[Go-essp-tech] Towards versioning in ESG

Sébastien Denvil sebastien.denvil at ipsl.jussieu.fr
Wed Mar 6 03:14:08 MST 2013


Hi folks,

to add to this important topic I would like to raise a few comments and 
highlight possible guidance we could made, from a data producer and 
provider perspective.

Sorry for this long email but it was not easy to pack it more than this.

1. Version as we have now are too high level (dataset level) to be 
useful to the users. They are in some sense useful to data provider but 
it's clearly not enough in this context as well.
2. tracking_id are very useful. As things stands now this is the most 
robust we have to build version information system for users.
3. checksum are useful but not at all error prone and they are costly. 
Few months back it was not a good idea to build on top of it a version 
information system for users.

We developed a prototype version information system for users. It 
highlights the methodological approach and only cover IPSL results.

1. we need list of problems
2. we need list of files affected by a given problem
3. we need list of (files, problem) status ie (corrected, not corrected)
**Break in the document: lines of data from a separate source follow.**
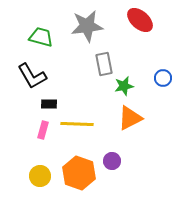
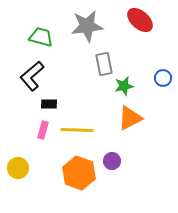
black L-shape: rotated 80 degrees clockwise
yellow line: moved 6 px down
yellow circle: moved 22 px left, 8 px up
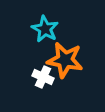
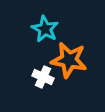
orange star: moved 4 px right
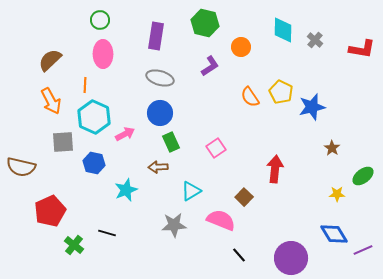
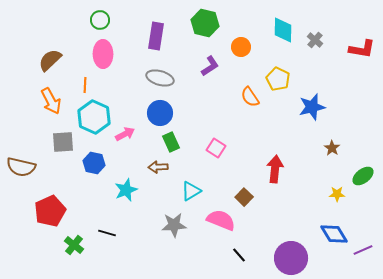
yellow pentagon at (281, 92): moved 3 px left, 13 px up
pink square at (216, 148): rotated 24 degrees counterclockwise
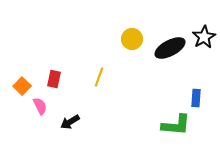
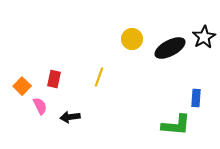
black arrow: moved 5 px up; rotated 24 degrees clockwise
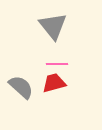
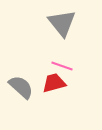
gray triangle: moved 9 px right, 3 px up
pink line: moved 5 px right, 2 px down; rotated 20 degrees clockwise
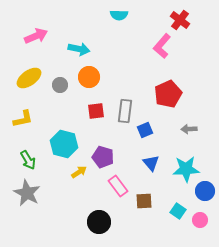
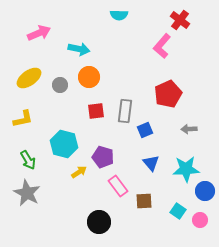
pink arrow: moved 3 px right, 3 px up
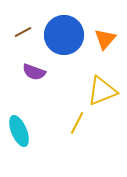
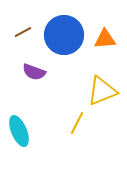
orange triangle: rotated 45 degrees clockwise
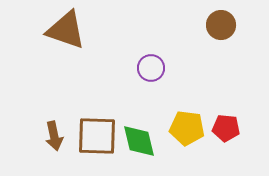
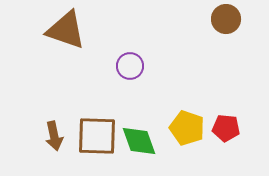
brown circle: moved 5 px right, 6 px up
purple circle: moved 21 px left, 2 px up
yellow pentagon: rotated 12 degrees clockwise
green diamond: rotated 6 degrees counterclockwise
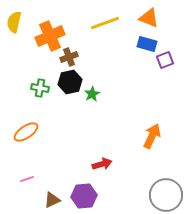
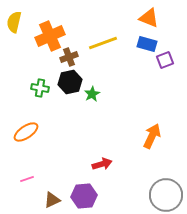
yellow line: moved 2 px left, 20 px down
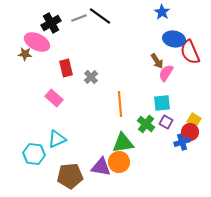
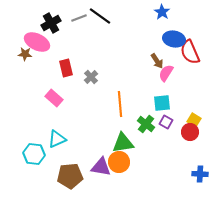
blue cross: moved 18 px right, 32 px down; rotated 21 degrees clockwise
This page provide errata related to our IPSL-CM results only.
http://icmc.ipsl.fr/research/international-projects/cmip5/errata-ipsl

The interesting part is that you can provide a list of tracking_id 
(example netcdf_tracking_id.txt attached).
The system will tell you:
- whether the file is from the latest dataset version or not. (Not so 
useful information I agree)
- if not has the file really changed compared to previous dataset 
version. (This is useful : the dataset version changed but not the file 
I'm interested in)
- history of correction made on those files (example : 
http://icmc.ipsl.fr/research/international-projects/cmip5/87-research/international-projects/cmip5/errata/227) 

- if you don't have the latest version of a given file you have access 
to the list of problems that has been solved.
- if you have the latest version of a given file BUT a problem still 
need to be solved you can make a proper decision.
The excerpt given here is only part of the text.